### SUPPLIED ENTRIES
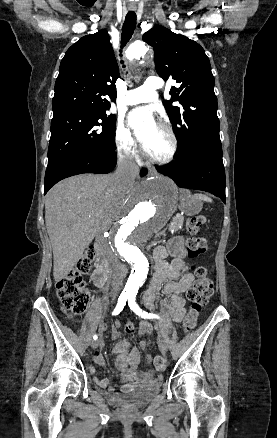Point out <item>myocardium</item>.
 I'll return each mask as SVG.
<instances>
[{
	"instance_id": "obj_1",
	"label": "myocardium",
	"mask_w": 277,
	"mask_h": 438,
	"mask_svg": "<svg viewBox=\"0 0 277 438\" xmlns=\"http://www.w3.org/2000/svg\"><path fill=\"white\" fill-rule=\"evenodd\" d=\"M156 126L158 128H160L161 130H163L169 136V138L171 140V151H170L169 155L163 159L152 157L145 151L143 144H141V153L149 162H151L153 164H158V165L169 164L175 159V157L177 155L178 147H179L178 138H177L174 130L170 126H168L167 124L158 123Z\"/></svg>"
}]
</instances>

### THE TASK
An answer that restates all the entries exactly and drops the images is what is needed.

### TASK RESPONSE
Point out <item>myocardium</item>.
 I'll return each mask as SVG.
<instances>
[{
	"instance_id": "obj_1",
	"label": "myocardium",
	"mask_w": 277,
	"mask_h": 438,
	"mask_svg": "<svg viewBox=\"0 0 277 438\" xmlns=\"http://www.w3.org/2000/svg\"><path fill=\"white\" fill-rule=\"evenodd\" d=\"M156 126L158 128H160L161 130H163L169 136V138L171 140V151H170L169 155L163 159L152 157L145 151L143 144H141V153L149 162H151L153 164H158V165L169 164L175 159V157L177 155L178 147H179L178 138H177L174 130L170 126H168L167 124L158 123Z\"/></svg>"
}]
</instances>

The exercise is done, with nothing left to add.